Drop the images, then output the listing exactly.

++++ INPUT FOR THIS TASK

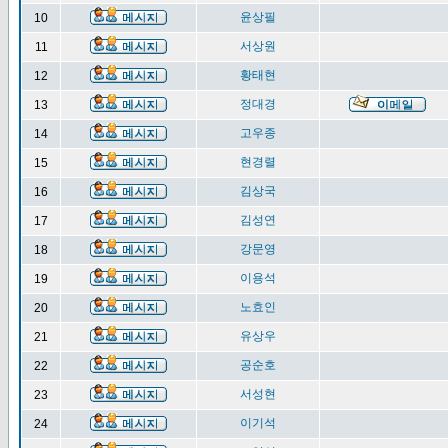
윤상필
10
서상원
11
황태현
12
정대경
13
고우종
14
현경렬
15
김상국
16
김성연
17
강문영
18
이용석
19
노효인
20
유상우
21
공순호
22
서성현
23
이기석
24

++++++++

• **TASK SOLUTION**:
윤상필
10
서상원
11
황태현
12
정대경
13
고우종
14
현경렬
15
김상국
16
김성연
17
강문영
18
이용석
19
노효인
20
유상우
21
공순호
22
서성현
23
이기석
24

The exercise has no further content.